The items I made weren't for a filter so I can't comment on that unfortunately but my parts are both still OK after several months.
I've made a simple bracket to hold my spray bar in place out of PLA which was one of the first things I modelled/made after getting my printer last year, and I've made a 'cage' (with filter sponge inside) to fit my powerhead out of PETG (bright orange )
Fish and shrimp doing just fine too 
Hope it helps (and I find the 3D printing thing cool too).


----------



## Paulus (29 Mar 2021)

For now i used 2 spare grid parts for the 2217 (7275600 - grid for classic 600 (2217)) 
1 of them i shorted the stands a bit so the gap was smaller. But works perfect to keep in the white filter + it was faster to do this instead of printing parts 

So now it has:
:Top filter:

grid
purigen (small bag)
substrat
grid
white foam
grid
blue foam
eheim mech
grid
:Bottom filter: 

So now Cleaner water will get to the substrat and the white foam/floss wont get crushed by the substrat


----------



## dino21 (2 Jun 2021)

Hi Guys,

Saw  this posts when doing a search and just wanted to ask what 3D machines you have and what made you go for them as we are becoming more interested in getting one.

Also lots of info and ytubes out there, but do you find there is any one particular 3D printing forum you find the most practical and realistic ?


----------



## jamila169 (3 Jun 2021)

dino21 said:


> Hi Guys,
> 
> Saw  this posts when doing a search and just wanted to ask what 3D machines you have and what made you go for them as we are becoming more interested in getting one.
> 
> Also lots of info and ytubes out there, but do you find there is any one particular 3D printing forum you find the most practical and realistic ?
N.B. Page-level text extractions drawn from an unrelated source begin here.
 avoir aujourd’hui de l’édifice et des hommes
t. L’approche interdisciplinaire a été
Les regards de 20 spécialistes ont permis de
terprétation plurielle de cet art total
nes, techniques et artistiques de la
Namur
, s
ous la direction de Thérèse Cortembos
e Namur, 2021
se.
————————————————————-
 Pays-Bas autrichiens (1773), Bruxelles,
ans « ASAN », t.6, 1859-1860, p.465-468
I've got an ender 3 , it's a good little entry level machine and apparently new ones are a lot quieter (I like mine singing , it's cute) As for 3D printing forums, there's plenty machine specific ones on facebook, there's a huge general one on Reddit , i recommend the European run ones on FB , the American ones can be a cesspool, The Reddit one is generally good because of a large base of people that have been printing since you had to build from scratch, though it has it's moments the mod team are good and fair. Other than that there's technical blogs and the decent youtubers that any forum worth it's salt will direct you to


----------



## Paulus (3 Jun 2021)

ender 3 pro here. Perfect printer. Printed som upgrades etc.  
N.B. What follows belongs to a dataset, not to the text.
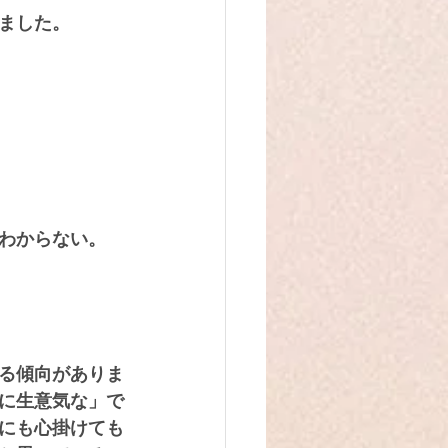
ました。
わからない。
る傾向がありま
に生意気な」で
にも心掛けても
I used this video in the beginning to set it up 
And this one for some extra tips etc: https://www.youtube.com/user/beginnerelectronics

Also some subreddits like:








						r/Ender3Pro
					

r/Ender3Pro: community strictly for the Creality Ender 3 Pro 3d printer




					www.reddit.com
				











						r/FixMyPrint
					

r/FixMyPrint: The community of r/FixMyPrint will help you fix your 3D printer settings for the most optimal prints.




					www.reddit.com


----------



## dino21 (3 Jun 2021)

Hi Guys,

Thanks for the very helpful info, seems the Ender3 Pro is the way to go 
Will check out those links in more detail though we do not use FB, so will have to check with the young ones if we can look in on them without us signing up etc.


----------



## Paulus (3 Jun 2021)

There are different ender versions. Also a V2 etc.
Some have bigger build/print plates etc. Other screens/panels.
Extra options like a glass bed for printing.
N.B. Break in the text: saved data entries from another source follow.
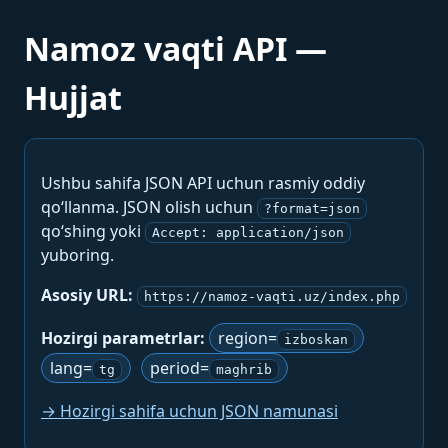
Namoz vaqti API —
Hujjat
Ushbu sahifa JSON API uchun rasmiy oddiy
qo‘llanma. JSON olish uchun
?format=json
qo‘shing yoki
Accept: application/json
yuboring.
Asosiy URL:
https://namoz-vaqti.uz/index.php
Hozirgi parametrlar:
region=
izboskan
lang=
period=
tg
maghrib
→ Hozirgi sahifa uchun JSON namunasi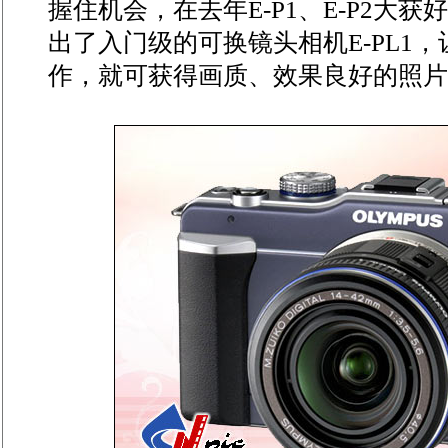
握住机会，在去年E-P1、E-P2大获
出了入门级的可换镜头相机E-PL1
作，就可获得画质、效果良好的照片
So lot of options to choose from: https://all3dp.com/reviews/


----------



## Aqua sobriquet (3 Jun 2021)

I made a media basket from some oven mesh for my 2213 and I haven’t had any problems with the foams compressing.


----------



## dino21 (3 Jun 2021)

Paulus said:


> There are different ender versions. Also a V2 etc.
> Some have bigger build/print plates etc. Other screens/panels.
> Extra options like a glass bed for printing.
> 
> So lot of options to choose from: https://all3dp.com/reviews/



Hi,

Yes, lots of machines out there, but so difficult when you have not had chance to see or try one and non of our more technically minded friends have one either.

The Ender 3 /Pro do seem to be the most popular starter machines with plenty of good reviews,  though as you say there is the new Ender3 V2 and others , though on that Filament Friday site you linked to, seems they still prefer the standard 3Pro over the   V2   etc ? 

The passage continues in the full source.